EXTRACORPOREAL EBOO & EBO2
EBOO stands for Extracorporeal Blood Oxygenation and Ozonation.
This is a high-tech procedure in which within one session the blood passes through a controlled extracorporeal circulation environment, where it is filtered, oxygenated and treated with medical ozone in a strictly coordinated process.
Within the procedure, more than 3 liters of blood pass through the system, which allows large-scale circulation treatment and direct impact on the internal liquid environment of the body.
The method is structured in order to:
- reduction of systemic inflammation
- supporting deep detoxification
- influence of oxidative and metabolic stress
- supporting cellular energy dynamics
- activation of physiological adaptation and immune reactivity
In the operational context, the effect is not superficial or symptomatic, but directly related to the blood – the carrier of oxygen, nutrients and biophysical information to every cell in the body.
People are turning to EBOO because of a wide range of conditions and goals:
- chronic fatigue and exhaustion
- autoimmune and inflammatory processes
- postviral and post-infectious conditions
- anti-aging and maintenance of biological youth
- long-term optimization of health, metabolism and immune capacity
Unlike classic ozone therapies, EBOO operates in a closed system with medical-grade filtration and control, which allows for a high degree of precision, stability and coordination of the process.
This is what places the system among the most modern extracorporeal modulation environments used today for systemic regulation and restoration of the organism at the real cellular and biophysical level.
What happens in the filtration medium:
A significant amount of metabolic waste, inflammatory molecules, cell residues and oxidative metabolites circulate in the body. As part of the procedure, the filtration system begins to capture and retain part of this circulating load in an extremely visible way.

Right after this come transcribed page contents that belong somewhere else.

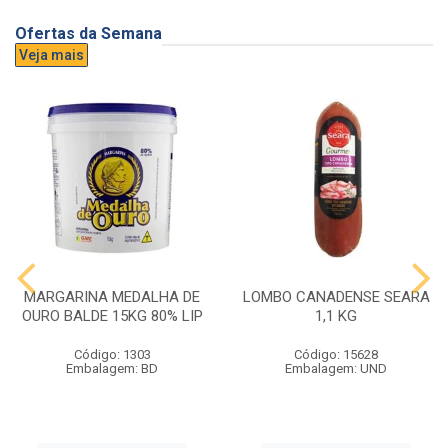
Ofertas da Semana
Veja mais
MARGARINA MEDALHA DE
LOMBO CANADENSE SEARA
OURO BALDE 15KG 80% LIP
1,1 KG
Código: 1303
Código: 15628
Embalagem: BD
Embalagem: UND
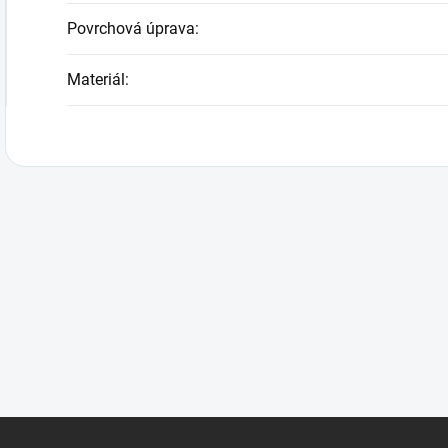
Povrchová úprava
:
Materiál
:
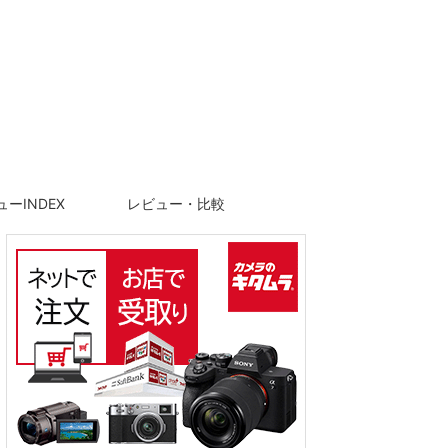
ーINDEX
レビュー・比較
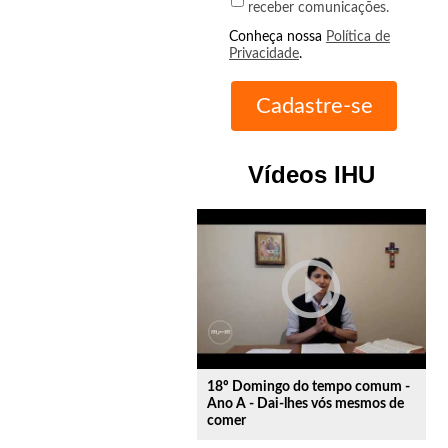
receber comunicações.
Conheça nossa
Política de
Privacidade
.
Vídeos IHU
play_circle_outline
18º Domingo do tempo comum -
Ano A - Dai-lhes vós mesmos de
comer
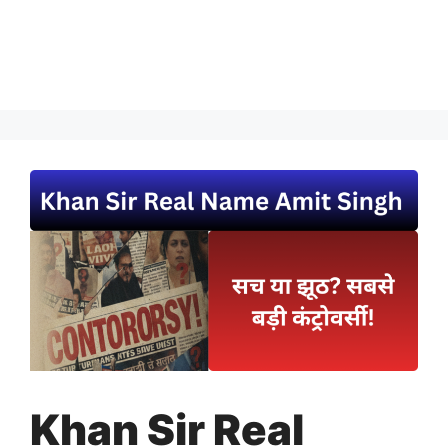
Khan Sir Real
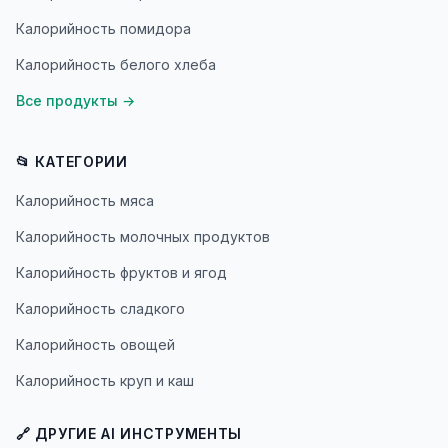
Калорийность помидора
Калорийность белого хлеба
Все продукты
→
📂 КАТЕГОРИИ
Калорийность мяса
Калорийность молочных продуктов
Калорийность фруктов и ягод
Калорийность сладкого
Калорийность овощей
Калорийность круп и каш
🔗 ДРУГИЕ AI ИНСТРУМЕНТЫ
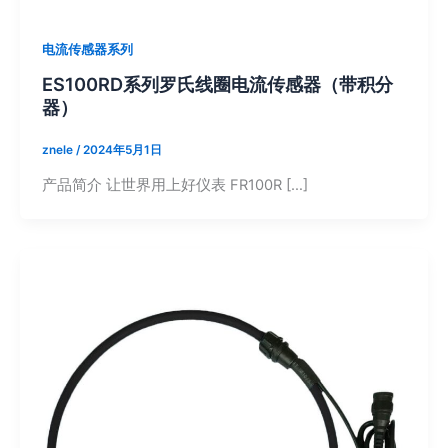
电流传感器系列
ES100RD系列罗氏线圈电流传感器（带积分
器）
znele
/
2024年5月1日
产品简介 让世界用上好仪表 FR100R […]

With a higher systemic inflammatory or metabolic load in the filter, the following can be observed:
- cell fragments and membrane residues
- lipid peroxides and oxidized fatty products
- circulating inflammatory mediators
- protein-related complexes
- metabolic waste
- traces of circulating heavy metals
In the operational context, the filter visualizes in real time part of the accumulated circulatory load in the body.
In more severe cases, the following can be observed:
- strong darkening of the filtration medium
- accumulation of dense gel-like matter
- gaseous reaction between waste products and the ozone-oxygen mixture
- delay of Flow Dynamics due to accumulation of circulating waste
In this sense, EBOO functions not only as an extracorporeal circulation procedure, but also as a visual demonstration of the internal circulation and metabolic dynamics of the body.
Biophysical logic of the system
Within NuCELL, NOVUS EBOO is not used as a standard protocol-driven procedure.
The system is considered as: high-level biophysical redox and circulating medium
In the operational architecture of NuCELL NOVUS, parameters are not used according to a fixed pattern.
They are adapted according to:
- physiological reactivity
- adaptation reserve
- oxidative tolerance
- circulation dynamics
- metabolic context
- sequencing the logic of the system
This allows:
- dynamic circulation modulation
- adaptive oxygen coordination
- controlled Redox Integration
- synchronized extracorporeal regulation
- supporting physiological stabilization
It is the coordination logic between oxygen dynamics, flow architecture, gas integration, filtration environment and physiological reactivity that forms the real operational value of the system.
Within NuCELL NOVUS, this module does not function as a standalone technology, but as part of a larger integrative architecture developed by Albina Fabiani, a system in which individual environments, modules and regulatory layers are combined in a controlled sequence in order to optimize physiological adaptation, internal metabolism and overall functional efficiency of the organism.